:: Saved data entries ::
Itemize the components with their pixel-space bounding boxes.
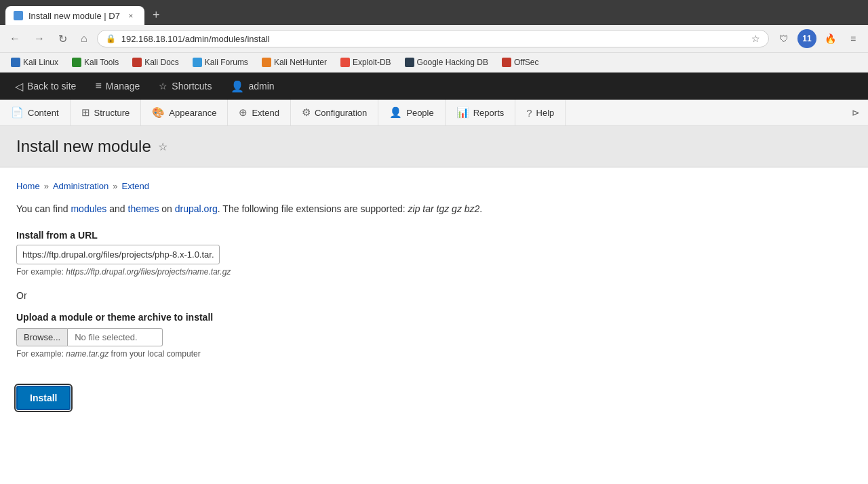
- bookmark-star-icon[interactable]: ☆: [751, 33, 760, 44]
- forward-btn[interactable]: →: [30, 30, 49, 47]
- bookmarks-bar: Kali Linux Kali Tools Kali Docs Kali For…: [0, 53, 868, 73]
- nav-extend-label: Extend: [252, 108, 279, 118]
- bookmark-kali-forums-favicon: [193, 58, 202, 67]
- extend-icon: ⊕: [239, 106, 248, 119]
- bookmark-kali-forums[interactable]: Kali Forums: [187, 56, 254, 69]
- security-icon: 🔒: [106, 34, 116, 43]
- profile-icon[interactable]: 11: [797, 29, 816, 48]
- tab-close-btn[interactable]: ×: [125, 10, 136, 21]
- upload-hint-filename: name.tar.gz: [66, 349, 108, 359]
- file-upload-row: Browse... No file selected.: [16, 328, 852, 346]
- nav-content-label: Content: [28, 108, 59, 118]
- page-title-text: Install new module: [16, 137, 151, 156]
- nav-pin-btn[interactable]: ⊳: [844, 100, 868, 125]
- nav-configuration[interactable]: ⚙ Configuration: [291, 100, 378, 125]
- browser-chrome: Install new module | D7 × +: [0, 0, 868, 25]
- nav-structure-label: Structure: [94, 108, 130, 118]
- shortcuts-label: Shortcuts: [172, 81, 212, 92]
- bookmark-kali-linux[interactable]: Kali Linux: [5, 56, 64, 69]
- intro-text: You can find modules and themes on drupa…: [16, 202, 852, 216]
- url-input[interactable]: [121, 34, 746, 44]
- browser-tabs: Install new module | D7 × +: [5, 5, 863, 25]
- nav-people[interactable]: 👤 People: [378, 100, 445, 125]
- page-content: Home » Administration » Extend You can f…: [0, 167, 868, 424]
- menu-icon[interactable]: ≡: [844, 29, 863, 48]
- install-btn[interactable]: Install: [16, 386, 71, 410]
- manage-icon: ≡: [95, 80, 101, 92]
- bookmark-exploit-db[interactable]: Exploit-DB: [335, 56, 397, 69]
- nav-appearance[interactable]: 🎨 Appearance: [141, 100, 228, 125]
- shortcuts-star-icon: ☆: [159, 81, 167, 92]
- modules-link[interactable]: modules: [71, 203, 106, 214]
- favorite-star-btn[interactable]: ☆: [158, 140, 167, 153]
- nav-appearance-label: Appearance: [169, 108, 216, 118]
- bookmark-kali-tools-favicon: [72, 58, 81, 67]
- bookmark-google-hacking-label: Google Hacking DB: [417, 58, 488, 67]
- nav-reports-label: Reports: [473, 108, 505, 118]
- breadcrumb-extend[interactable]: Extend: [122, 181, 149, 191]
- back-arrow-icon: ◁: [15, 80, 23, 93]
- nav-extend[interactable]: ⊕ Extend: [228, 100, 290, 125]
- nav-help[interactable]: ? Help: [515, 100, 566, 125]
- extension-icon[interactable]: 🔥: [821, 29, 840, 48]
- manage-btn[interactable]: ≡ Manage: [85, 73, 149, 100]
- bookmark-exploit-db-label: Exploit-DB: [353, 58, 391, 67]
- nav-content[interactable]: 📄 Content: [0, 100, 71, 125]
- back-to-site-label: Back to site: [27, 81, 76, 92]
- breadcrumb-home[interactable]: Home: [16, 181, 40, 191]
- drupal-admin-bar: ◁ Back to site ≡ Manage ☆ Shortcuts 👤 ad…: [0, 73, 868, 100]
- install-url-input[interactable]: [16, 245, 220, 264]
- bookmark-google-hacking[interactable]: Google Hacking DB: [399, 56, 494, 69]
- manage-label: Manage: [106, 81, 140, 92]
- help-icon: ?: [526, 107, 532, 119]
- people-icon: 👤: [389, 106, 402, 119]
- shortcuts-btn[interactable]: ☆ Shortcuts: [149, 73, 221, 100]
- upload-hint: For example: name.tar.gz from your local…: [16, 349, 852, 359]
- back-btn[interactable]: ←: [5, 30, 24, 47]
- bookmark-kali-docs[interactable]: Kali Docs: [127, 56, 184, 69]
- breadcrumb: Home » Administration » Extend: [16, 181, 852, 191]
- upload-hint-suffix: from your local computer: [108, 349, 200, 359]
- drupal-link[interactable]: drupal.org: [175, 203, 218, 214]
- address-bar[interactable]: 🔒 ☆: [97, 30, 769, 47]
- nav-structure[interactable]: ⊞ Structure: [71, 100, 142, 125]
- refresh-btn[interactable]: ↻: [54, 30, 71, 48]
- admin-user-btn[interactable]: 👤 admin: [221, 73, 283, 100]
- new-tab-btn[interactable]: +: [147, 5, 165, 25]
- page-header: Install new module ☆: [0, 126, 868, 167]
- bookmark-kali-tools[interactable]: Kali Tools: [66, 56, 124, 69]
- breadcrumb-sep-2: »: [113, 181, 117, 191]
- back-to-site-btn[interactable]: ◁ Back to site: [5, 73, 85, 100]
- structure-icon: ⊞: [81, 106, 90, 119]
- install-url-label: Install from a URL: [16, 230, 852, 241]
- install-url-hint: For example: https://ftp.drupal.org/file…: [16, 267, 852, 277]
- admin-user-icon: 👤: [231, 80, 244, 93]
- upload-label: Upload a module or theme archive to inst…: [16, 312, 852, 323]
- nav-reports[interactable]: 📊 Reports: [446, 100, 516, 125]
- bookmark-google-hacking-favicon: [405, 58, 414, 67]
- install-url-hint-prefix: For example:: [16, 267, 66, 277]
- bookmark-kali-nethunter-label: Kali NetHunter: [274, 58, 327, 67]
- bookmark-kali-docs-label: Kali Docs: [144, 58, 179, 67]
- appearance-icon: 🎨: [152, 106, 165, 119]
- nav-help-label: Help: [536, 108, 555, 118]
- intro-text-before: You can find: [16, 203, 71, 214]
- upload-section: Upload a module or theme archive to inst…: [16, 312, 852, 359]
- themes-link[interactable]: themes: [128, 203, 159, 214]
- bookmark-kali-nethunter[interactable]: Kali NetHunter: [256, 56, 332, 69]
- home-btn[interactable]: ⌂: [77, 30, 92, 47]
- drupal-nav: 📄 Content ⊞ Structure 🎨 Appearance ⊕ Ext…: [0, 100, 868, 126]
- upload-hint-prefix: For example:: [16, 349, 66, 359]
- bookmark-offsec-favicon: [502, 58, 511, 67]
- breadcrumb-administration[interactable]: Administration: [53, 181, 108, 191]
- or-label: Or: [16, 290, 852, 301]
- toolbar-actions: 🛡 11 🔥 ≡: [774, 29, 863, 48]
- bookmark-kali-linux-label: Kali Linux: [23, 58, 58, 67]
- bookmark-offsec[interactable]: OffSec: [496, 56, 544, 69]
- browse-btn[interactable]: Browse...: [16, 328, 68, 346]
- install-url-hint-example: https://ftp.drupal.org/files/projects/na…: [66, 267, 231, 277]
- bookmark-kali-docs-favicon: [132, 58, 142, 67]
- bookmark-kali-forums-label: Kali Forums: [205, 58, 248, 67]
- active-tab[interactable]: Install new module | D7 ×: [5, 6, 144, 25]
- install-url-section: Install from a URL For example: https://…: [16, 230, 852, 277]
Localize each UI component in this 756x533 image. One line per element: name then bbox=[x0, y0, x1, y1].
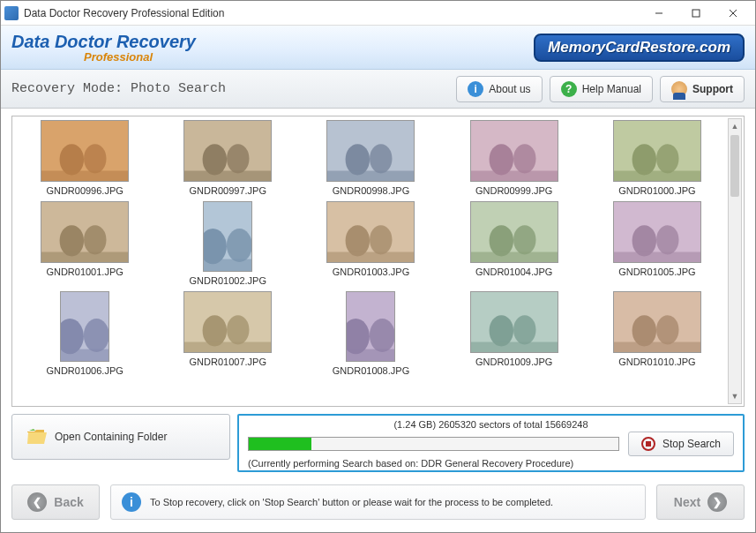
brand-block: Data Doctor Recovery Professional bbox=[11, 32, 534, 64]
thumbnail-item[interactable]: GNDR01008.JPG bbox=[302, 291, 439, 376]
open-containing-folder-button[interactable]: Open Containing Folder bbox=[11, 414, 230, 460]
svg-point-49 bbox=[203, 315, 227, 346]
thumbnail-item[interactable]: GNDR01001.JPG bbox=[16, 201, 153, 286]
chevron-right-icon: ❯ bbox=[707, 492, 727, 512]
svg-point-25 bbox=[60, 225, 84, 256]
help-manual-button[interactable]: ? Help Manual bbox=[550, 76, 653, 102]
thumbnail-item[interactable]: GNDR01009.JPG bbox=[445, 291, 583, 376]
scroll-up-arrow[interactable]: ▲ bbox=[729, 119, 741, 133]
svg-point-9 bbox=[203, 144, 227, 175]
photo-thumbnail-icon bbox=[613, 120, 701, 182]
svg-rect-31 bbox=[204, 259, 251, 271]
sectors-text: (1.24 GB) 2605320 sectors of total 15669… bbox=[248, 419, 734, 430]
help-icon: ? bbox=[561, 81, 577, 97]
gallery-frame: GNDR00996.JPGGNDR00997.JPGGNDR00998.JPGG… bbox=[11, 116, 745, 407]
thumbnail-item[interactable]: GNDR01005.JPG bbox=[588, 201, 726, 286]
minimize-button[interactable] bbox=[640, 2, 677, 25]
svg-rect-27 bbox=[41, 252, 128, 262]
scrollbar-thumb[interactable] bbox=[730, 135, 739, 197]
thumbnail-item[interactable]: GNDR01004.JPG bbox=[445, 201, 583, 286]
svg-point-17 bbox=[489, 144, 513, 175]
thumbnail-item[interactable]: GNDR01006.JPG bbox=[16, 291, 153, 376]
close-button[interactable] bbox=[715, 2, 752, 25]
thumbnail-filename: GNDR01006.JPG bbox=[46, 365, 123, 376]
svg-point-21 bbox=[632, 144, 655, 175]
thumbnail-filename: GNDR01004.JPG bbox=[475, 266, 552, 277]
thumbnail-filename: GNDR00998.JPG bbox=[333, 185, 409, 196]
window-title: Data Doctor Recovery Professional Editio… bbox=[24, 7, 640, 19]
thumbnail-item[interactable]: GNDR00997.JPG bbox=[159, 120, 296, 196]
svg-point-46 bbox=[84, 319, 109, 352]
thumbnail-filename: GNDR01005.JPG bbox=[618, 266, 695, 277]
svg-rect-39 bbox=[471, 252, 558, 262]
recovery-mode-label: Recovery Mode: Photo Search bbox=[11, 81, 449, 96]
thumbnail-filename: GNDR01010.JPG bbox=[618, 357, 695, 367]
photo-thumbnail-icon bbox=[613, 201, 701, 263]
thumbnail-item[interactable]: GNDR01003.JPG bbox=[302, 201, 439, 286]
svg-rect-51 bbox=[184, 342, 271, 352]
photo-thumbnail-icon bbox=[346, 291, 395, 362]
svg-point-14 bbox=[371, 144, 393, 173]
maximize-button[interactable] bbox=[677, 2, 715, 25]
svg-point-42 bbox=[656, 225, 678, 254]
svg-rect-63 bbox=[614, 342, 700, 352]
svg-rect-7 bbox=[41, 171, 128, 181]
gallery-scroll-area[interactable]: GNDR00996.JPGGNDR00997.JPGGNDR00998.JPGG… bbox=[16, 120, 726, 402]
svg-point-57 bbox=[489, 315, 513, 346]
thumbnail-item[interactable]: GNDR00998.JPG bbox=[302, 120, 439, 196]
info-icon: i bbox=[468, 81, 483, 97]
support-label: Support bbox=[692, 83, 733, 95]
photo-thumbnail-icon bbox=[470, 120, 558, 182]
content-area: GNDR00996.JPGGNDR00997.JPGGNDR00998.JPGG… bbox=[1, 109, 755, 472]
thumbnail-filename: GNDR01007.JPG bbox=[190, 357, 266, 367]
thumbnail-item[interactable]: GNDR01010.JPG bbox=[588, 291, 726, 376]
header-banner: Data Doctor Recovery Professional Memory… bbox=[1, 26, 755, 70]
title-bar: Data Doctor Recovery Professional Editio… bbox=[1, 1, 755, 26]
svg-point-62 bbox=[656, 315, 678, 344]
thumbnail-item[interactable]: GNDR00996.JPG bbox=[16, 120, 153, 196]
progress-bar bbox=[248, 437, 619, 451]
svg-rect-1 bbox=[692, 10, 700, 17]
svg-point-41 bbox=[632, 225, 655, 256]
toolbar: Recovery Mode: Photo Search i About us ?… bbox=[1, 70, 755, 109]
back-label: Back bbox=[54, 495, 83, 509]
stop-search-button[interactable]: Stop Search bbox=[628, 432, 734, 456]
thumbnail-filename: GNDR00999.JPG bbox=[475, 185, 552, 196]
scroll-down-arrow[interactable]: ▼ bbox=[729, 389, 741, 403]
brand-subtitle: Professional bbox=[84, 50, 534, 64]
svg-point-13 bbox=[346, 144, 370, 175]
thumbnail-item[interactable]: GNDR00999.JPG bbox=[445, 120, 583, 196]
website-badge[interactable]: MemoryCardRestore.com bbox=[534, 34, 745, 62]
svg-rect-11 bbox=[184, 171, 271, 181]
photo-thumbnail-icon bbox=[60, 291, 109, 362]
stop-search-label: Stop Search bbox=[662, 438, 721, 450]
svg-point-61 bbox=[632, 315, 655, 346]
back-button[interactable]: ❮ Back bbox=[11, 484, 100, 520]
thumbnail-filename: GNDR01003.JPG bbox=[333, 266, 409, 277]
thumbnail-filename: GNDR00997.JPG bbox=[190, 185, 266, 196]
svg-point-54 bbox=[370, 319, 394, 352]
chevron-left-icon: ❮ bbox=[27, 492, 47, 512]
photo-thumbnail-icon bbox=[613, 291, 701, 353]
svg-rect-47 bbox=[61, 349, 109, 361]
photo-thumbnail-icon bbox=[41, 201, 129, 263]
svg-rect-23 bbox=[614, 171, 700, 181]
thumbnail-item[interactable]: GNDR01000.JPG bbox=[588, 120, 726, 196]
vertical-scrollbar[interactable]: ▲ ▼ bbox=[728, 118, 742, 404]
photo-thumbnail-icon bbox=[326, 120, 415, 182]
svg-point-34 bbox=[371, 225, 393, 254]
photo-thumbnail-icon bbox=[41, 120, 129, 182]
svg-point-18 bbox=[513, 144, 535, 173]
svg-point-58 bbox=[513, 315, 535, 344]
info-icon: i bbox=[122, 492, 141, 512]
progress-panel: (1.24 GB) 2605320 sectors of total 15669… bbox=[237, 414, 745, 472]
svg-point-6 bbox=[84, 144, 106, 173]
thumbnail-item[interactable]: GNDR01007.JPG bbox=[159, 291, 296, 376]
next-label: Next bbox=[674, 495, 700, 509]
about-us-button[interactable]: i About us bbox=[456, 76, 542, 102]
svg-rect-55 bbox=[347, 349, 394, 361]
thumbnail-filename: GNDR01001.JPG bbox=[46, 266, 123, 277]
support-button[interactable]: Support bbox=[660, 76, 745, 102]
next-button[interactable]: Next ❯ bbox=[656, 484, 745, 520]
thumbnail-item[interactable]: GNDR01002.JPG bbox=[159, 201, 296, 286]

:: WORK REQUEST ::
Search the data above and return each line in which "intro" occurs.

:: ANSWER TO THE PROBLEM ::
- intro-text: You can find modules and themes on drupa…: [16, 202, 852, 216]
- intro-text-before: You can find: [16, 203, 71, 214]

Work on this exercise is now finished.